Angiogenesis is a crucial event in the pathogenesis of rheumatoid arthritis (RA). Arsenic trioxide (ATO, AsO) has been reported to inhibit synovial angiogenesis the vascular endothelial growth factor (VEGF)-centered functional module. However, the exact mechanisms of ATO on VEGF modulation remain unclear. Circular RNAs (circRNAs) are emerging as important regulators in RA, and the detailed mechanisms remain largely unknown. Here, we reported a circRNA (circHIPK3), the expression of which was significantly increased in RA fibroblast-like synoviocytes (RA-FLS) after TNF-α induction. Moreover, VEGF content in the supernatants of a RA-FLS and human dermal microvascular endothelial cell (HDMEC) co-culture as well as in RA-FLS co-cultured was significantly elevated in accordance with circHIPK3 levels. This increased VEGF expression may significantly upregulate endothelial tube formation and transwell migration, as well as microvessel sprouting in the aortic ring assay. CircHIPK3 was further illustrated to be a sponge for the forkhead box transcription factor O1 (FOXO1)-targeting miR-149-5p, leading to the changing expression of the downstream VEGF. These networked factors mainly form a functional module regulating angiogenesis in RA-FLS, and the expression of this functional module could be significantly downregulated by ATO with a consistently reduced vascularity . In the collagen-induced arthritis (CIA) mice model, an intra-articular injection of the adeno-associated virus-si-circHIPK3 or ATO was demonstrated to alleviate the synovial VEGF expression and arthritis severity respectively. Thus, we elucidate a previously unknown mechanism between circRNAs and RA, and ATO has a significant protective effect on RA-FLS and CIA synovium its inhibition of the angiogenic functional module of circHIPK3/miR-149-5p/FOXO1/VEGF, suggesting great potential for the combination therapy of ATO with circHIPK3 silencing.

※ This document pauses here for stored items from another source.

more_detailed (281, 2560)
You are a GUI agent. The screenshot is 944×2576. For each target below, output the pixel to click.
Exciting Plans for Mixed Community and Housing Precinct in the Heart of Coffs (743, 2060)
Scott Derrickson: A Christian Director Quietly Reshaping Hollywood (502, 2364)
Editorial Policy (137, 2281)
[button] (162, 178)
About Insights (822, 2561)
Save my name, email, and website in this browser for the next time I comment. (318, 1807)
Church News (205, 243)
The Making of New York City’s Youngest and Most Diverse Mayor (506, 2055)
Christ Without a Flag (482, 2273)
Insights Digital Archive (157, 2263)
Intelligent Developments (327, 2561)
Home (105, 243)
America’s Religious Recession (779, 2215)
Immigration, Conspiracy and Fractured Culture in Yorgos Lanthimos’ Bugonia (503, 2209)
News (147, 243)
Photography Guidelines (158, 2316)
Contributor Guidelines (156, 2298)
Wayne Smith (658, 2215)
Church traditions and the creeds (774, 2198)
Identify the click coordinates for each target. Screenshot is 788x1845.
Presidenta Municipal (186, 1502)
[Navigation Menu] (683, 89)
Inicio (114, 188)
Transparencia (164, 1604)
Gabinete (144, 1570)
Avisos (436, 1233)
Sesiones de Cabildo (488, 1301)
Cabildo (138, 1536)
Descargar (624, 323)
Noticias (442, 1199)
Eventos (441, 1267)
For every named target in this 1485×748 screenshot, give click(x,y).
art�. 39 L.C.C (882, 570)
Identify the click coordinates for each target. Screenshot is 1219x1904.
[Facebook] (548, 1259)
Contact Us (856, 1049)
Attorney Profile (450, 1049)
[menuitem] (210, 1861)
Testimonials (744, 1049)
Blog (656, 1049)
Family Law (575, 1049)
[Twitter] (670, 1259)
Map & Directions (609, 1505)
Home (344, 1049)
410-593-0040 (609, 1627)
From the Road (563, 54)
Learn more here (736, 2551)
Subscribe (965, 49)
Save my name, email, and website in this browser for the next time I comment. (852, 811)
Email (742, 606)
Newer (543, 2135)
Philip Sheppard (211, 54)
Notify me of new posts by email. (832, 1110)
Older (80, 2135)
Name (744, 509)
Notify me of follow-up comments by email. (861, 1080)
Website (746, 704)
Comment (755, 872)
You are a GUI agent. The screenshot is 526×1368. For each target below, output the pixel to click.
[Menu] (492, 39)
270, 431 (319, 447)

血管生成是类风湿性关节炎(RA)发病机制中的一个关键事件。据报道,三氧化二砷(ATO,AsO)可抑制滑膜血管生成以及以血管内皮生长因子(VEGF)为中心的功能模块。然而,ATO对VEGF调节的确切机制仍不清楚。环状RNA(circRNAs)正成为RA中的重要调节因子,但其详细机制在很大程度上仍不为人知。在此,我们报道了一种环状RNA(circHIPK3),其在肿瘤坏死因子-α诱导后的RA成纤维样滑膜细胞(RA-FLS)中表达显著增加。此外,与circHIPK3水平一致,RA-FLS与人类真皮微血管内皮细胞(HDMEC)共培养上清液以及RA-FLS共培养物中的VEGF含量显著升高。这种增加的VEGF表达可能显著上调内皮管形成和transwell迁移,以及主动脉环试验中的微血管芽生。CircHIPK3进一步被证明是靶向叉头框转录因子O1(FOXO1)的miR-149-5p的海绵,导致下游VEGF表达的改变。这些相互关联的因子主要形成一个调节RA-FLS血管生成的功能模块,并且ATO可显著下调该功能模块的表达,同时血管生成持续减少。在胶原诱导性关节炎(CIA)小鼠模型中,关节内注射腺相关病毒-si-circHIPK3或ATO分别被证明可减轻滑膜VEGF表达和关节炎严重程度。因此,我们阐明了circRNAs与RA之间以前未知的机制,并且ATO对RA-FLS和CIA滑膜具有显著的保护作用,其通过抑制circHIPK3/miR-149-5p/FOXO1/VEGF的血管生成功能模块,提示ATO与circHIPK3沉默联合治疗具有巨大潜力。